INFORMATION SUPPLIED =>
---------------
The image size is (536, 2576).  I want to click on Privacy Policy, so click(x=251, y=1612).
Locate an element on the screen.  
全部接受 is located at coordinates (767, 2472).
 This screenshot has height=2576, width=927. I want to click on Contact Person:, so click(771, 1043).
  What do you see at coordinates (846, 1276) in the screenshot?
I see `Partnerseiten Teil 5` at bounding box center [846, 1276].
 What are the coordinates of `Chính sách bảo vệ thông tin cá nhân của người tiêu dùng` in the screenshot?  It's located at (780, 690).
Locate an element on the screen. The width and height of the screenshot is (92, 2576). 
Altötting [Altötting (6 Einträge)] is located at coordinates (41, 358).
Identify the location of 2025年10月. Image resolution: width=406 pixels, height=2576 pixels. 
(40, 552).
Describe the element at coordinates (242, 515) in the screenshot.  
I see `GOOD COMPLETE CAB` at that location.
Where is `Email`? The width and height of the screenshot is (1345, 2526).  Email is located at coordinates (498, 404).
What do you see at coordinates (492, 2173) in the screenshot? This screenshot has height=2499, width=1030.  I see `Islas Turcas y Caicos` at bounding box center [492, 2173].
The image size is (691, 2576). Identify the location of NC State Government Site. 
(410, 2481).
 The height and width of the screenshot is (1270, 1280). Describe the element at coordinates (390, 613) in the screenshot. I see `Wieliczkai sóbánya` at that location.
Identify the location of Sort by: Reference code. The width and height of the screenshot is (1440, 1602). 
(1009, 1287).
---------------
YOUR GOAL =>
Reproduce only the lines running from the one with "Identify the location of 2025年10月." through the final line of the listing above, both ends included.

RESPONSE AREA =>
Identify the location of 2025年10月. Image resolution: width=406 pixels, height=2576 pixels. 
(40, 552).
Describe the element at coordinates (242, 515) in the screenshot.  
I see `GOOD COMPLETE CAB` at that location.
Where is `Email`? The width and height of the screenshot is (1345, 2526).  Email is located at coordinates (498, 404).
What do you see at coordinates (492, 2173) in the screenshot? This screenshot has height=2499, width=1030.  I see `Islas Turcas y Caicos` at bounding box center [492, 2173].
The image size is (691, 2576). Identify the location of NC State Government Site. 
(410, 2481).
 The height and width of the screenshot is (1270, 1280). Describe the element at coordinates (390, 613) in the screenshot. I see `Wieliczkai sóbánya` at that location.
Identify the location of Sort by: Reference code. The width and height of the screenshot is (1440, 1602). 
(1009, 1287).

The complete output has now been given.